Gaza. I dazi statunitensi. L’Ucraina. Sono i tre principali dossier politici con cui si confronta l’Europa e in tutti e tre i casi l’Italia non c’è. Politicamente imbelle, pavida, opportunista, Giorgia Meloni e il suo governo preferiscono la strategia dell’imboscato. La macchina della propaganda meloniana aveva provato a costruire l’immagine di una presidente del consiglio che fosse “ponte” tra l’Europa e gli Stati Uniti di Trump. Alla prova dei fatti l’immagine più appropriata potrebbe essere quella della “quinta colonna” trumpiana in Europa. Francia, Gran Bretagna, perfino la Germania che è stata sempre attentissima a non dare alcuno spazio alle istanze filo palestinesi hanno deciso di mandare aiuti a Gaza, i loro ministri degli Esteri andranno in Israele a fare pressioni sul governo Netanyahu. Palazzo Chigi sull’intera vicenda si è affrettato a dire “noi no”. Per quanto riguarda l’Ucraina, l’Europa prova a destarsi. Meloni a parole sta con Kiyv, nei fatti Roma non fa praticamente nulla.
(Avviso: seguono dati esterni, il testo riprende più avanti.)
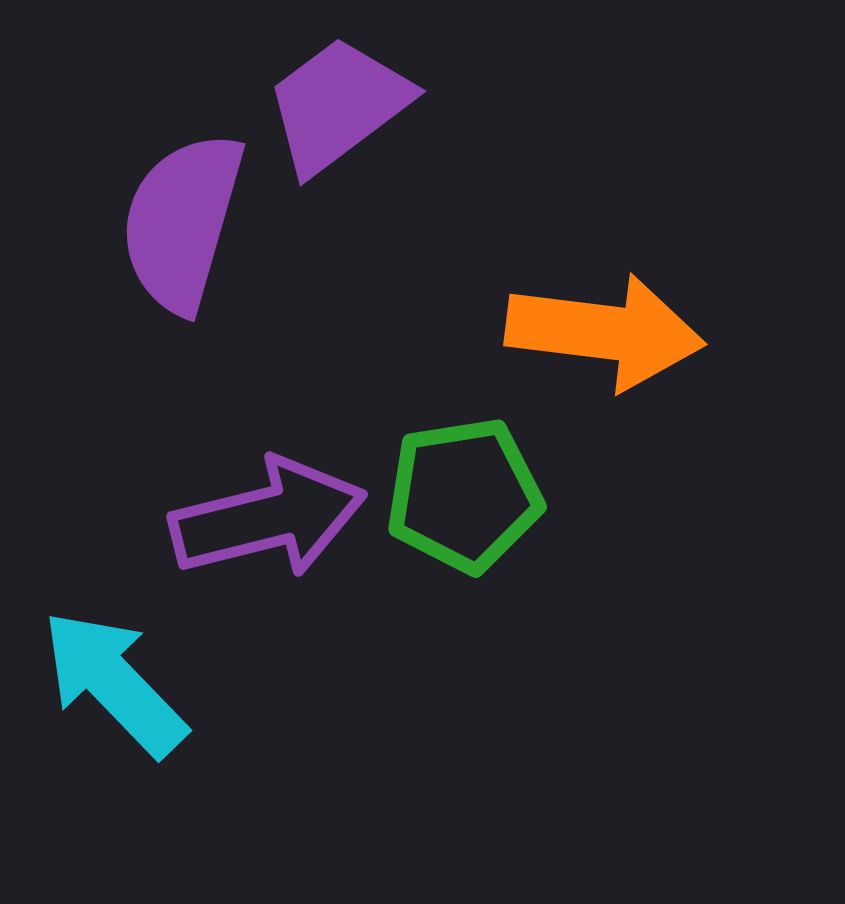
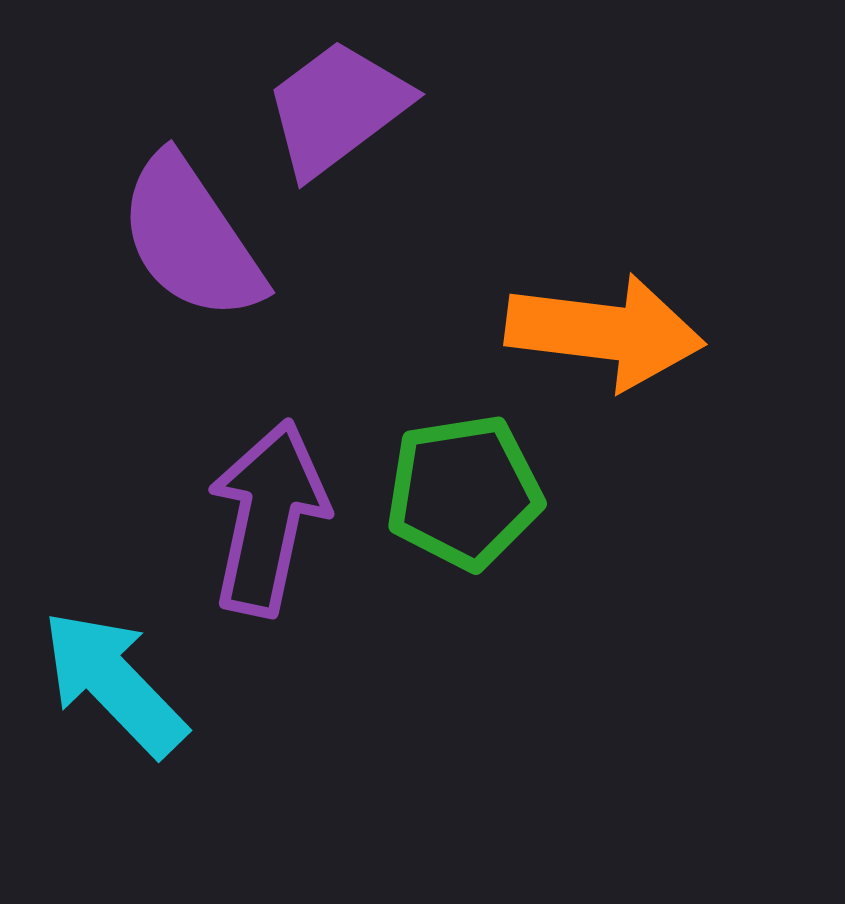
purple trapezoid: moved 1 px left, 3 px down
purple semicircle: moved 9 px right, 16 px down; rotated 50 degrees counterclockwise
green pentagon: moved 3 px up
purple arrow: rotated 64 degrees counterclockwise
I dazi: da un governo nazionalista ti aspetteresti fuoco e fiamme e invece la posizione è stata quella dello zerbino, coi ministri a contorcersi in pose improbabili per provare ad affermare che i dazi non ci faranno male anzi, ci faranno perfino bene.
Un po’ sono le classiche divergenze nella maggioranza. Un po’ è che se uno il coraggio non ce l’ha non se lo può dare. E un po’ è che queste azioni europee non piacciono al principale riferimento del governo italiano, Trump.
Roma, da questo punto di vista, è una succursale di Washington.